Statistical Concepts and Market Returns Flashcards
1. Distinguish between descriptive statistics and inferential statistics, between a population and a sample, and among the types of measurement scales. 2. Define a parameter, a sample statistic, and a frequency distribution. 3. Calculate and interpret relative frequencies and cumulative relative frequencies, given a frequency distribution. 4. Describe the properties of a data set presented as a histogram or a frequency polygon. 5. Calculate and interpret measures of central tendency,
Measures of Central Tendency
Measures of central tendency provide an indication of an investment’s expected return.
1. arithmetic mean 2. geometric mean 3. weighted mean 4. median 5. mode
Measures of central tendency identify the center, or average, of a data set.
Measures of Dispersion
Measures of dispersion indicate the riskiness of an investment.
1. range 2. mean absolute deviation 3. variance
Two Categories of statistics
- descriptive statistics 2. inferential statistics
Descriptive statistics
used to summarize the important characteristics of large data sets.
Inferential statistics
Inferential statistics pertain to the procedures used to make forecasts, estimates, or judgments about a large set of data on the basis of the statistical characteristics of a smaller set (a sample).
Population
The set of all possible members of a stated group. A cross section of the returns of all of the stocks traded on the New York Stock Exchange (NYSE) is an example of a population.
Sample
a subset of the population of interest.
Types of Measurement Scales
- Nominal scales 2.Ordinal scales 3. Interval scale 4. Ratio scales
Nominal scales
Nominal scales are the level of measurement that contains the least information. Observations are classified or counted with no particular order. An example would be assigning the number 1 to a municipal bond fund, the number 2 to a corporate bond fund, and so on for each fund style.
Ordinal scales
Ordinal scales represent a higher level of measurement than nominal scales. When working with an ordinal scale, every observation is assigned to one of several categories. Then these categories are ordered with respect to a specified characteristics. For example, the ranking of 1,000 small cap growth stocks by performance may be done by assigning the number 1 to the 100 best performing stocks, the number 2 to the next 1 00 best performing stocks, and so on, assigning the number 1 0 to the 100 worst performing stocks. Based on this type of measurement, it can be concluded that a stock ranked 3 is better than a stock ranked 4, but the scale reveals nothing about performance differences or whether the difference between a 3 and a 4 is the same as the difference between a 4 and a 5.
Interval scale
Interval scale measurements provide relative ranking, like ordinal scales, plus the assurance that differences between scale values are equal. Temperature measurement in degrees is a prime example. Certainly, 49°C is hotter than 32°C, and the temperature difference between 49°C and 32°C is the same as the difference between 67°C and 50°C. The weakness of the interval scale is that a measurement of zero does not necessarily indicate the total absence of what we are measuring. This means that interval-scale-based ratios are meaningless. For example, 30°F is not three times as hot as 1 0°F
Ratio scales
Ratio scales represent the most refined level of measurement. Ratio scales provide ranking and equal differences between scale values, and they also have a true zero point as the origin. Order, intervals, and ratios all make sense with a ratio scale. The measurement of money is a good example. If you have zero dollars,
you have no purchasing power, but if you have $4.00, you have twice as much purchasing power as a person with $2.00.
frequency distribution
A frequency distribution groups observations into classes, or intervals. An interval is a range of values. Frequency distributions summarize statistical data by assigning it to specified groups, or intervals. Also, the data employed with a frequency distribution may be measured using any type of measurement scale.
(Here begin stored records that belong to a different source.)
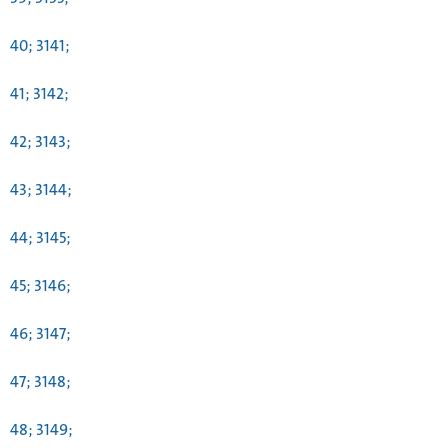
40; 3141;
41; 3142;
42; 3143;
43; 3144;
44; 3145;
45; 3146;
46; 3147;
47; 3148;
48; 3149;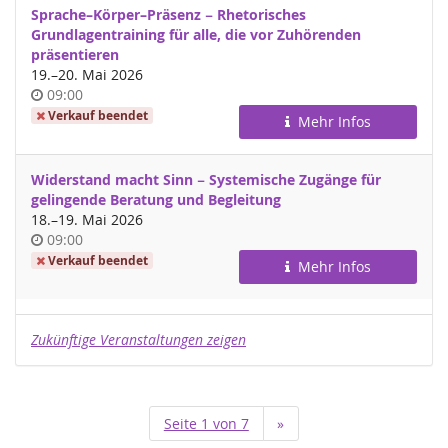
Sprache–Körper–Präsenz − Rhetorisches
Grundlagentraining für alle, die vor Zuhörenden
präsentieren
bis
19.
–
20. Mai 2026
Uhrzeit
09:00
Verkauf beendet
Mehr Infos
Widerstand macht Sinn − Systemische Zugänge für
gelingende Beratung und Begleitung
bis
18.
–
19. Mai 2026
Uhrzeit
09:00
Verkauf beendet
Mehr Infos
Zukünftige Veranstaltungen zeigen
Seite 1 von 7
»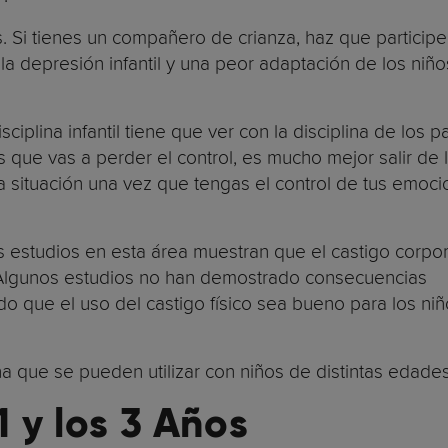
s. Si tienes un compañero de crianza, haz que participe
 la depresión infantil y una peor adaptación de los niño
isciplina infantil tiene que ver con la disciplina de los 
s que vas a perder el control, es mucho mejor salir de 
 la situación una vez que tengas el control de tus emoc
 los estudios en esta área muestran que el castigo corpo
). Algunos estudios no han demostrado consecuencias
 que el uso del castigo físico sea bueno para los niñ
a que se pueden utilizar con niños de distintas edades
1 y los 3 Años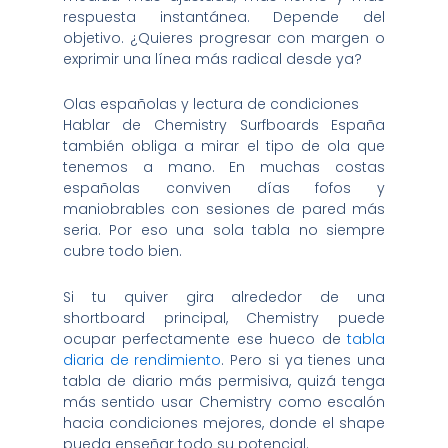
respuesta instantánea. Depende del
objetivo. ¿Quieres progresar con margen o
exprimir una línea más radical desde ya?
Olas españolas y lectura de condiciones
Hablar de Chemistry Surfboards España
también obliga a mirar el tipo de ola que
tenemos a mano. En muchas costas
españolas conviven días fofos y
maniobrables con sesiones de pared más
seria. Por eso una sola tabla no siempre
cubre todo bien.
Si tu quiver gira alrededor de una
shortboard principal, Chemistry puede
ocupar perfectamente ese hueco de
tabla
diaria de rendimiento
. Pero si ya tienes una
tabla de diario más permisiva, quizá tenga
más sentido usar Chemistry como escalón
hacia condiciones mejores, donde el shape
pueda enseñar todo su potencial.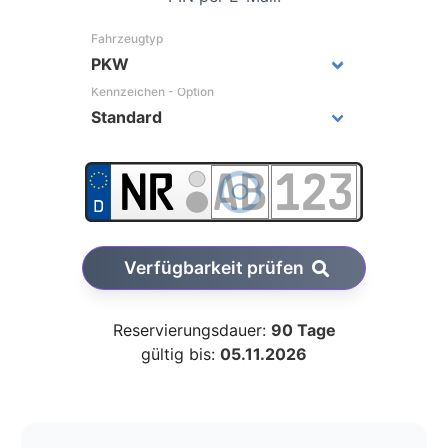
Fahrzeugtyp
Kennzeichen - Option
Verfügbarkeit prüfen
Reservierungsdauer:
90 Tage
gültig bis:
05.11.2026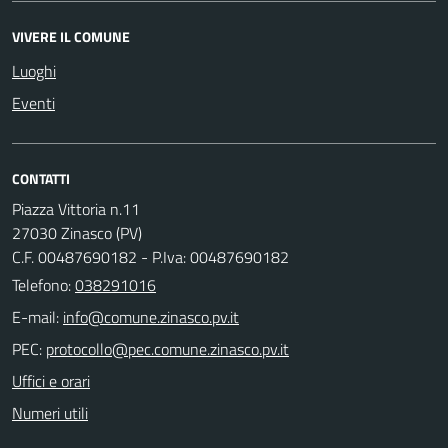
VIVERE IL COMUNE
Luoghi
Eventi
CONTATTI
Piazza Vittoria n.11
27030 Zinasco (PV)
C.F. 00487690182 - P.Iva: 00487690182
Telefono:
038291016
E-mail:
PEC:
Uffici e orari
Numeri utili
How to construct a frequency distribution
- Define the intervals.
- Tally the observations.
- Count the observations.
Modal interval
For any frequency distribution, the interval with the greatest frequency is referred to as the modal interval.
Relative Frequency
Relative frequency is the percentage of total observations falling within an interval. It is calculated by dividing the absolute frequency of each return interval by the total number of observations.
cumulative absolute frequency
Calculated by adding the frequency of all observations at or below that point.
cumulative relative frequency
Cumulative relative frequency for an interval is the sum of the relative frequencies for all values less than or equal to that interval’s maximum value. Sum of relative frequency percentages
Histogram
The graphical presentation of the absolute frequency distribution.
Populations Mean Formula
Sum all observed values in the population and divide by # of observations in the population
Sample Mean Formula
Sum of all values in a sample population divided by the # of observations in the sample
mode
the value that occurs most frequently in a data set.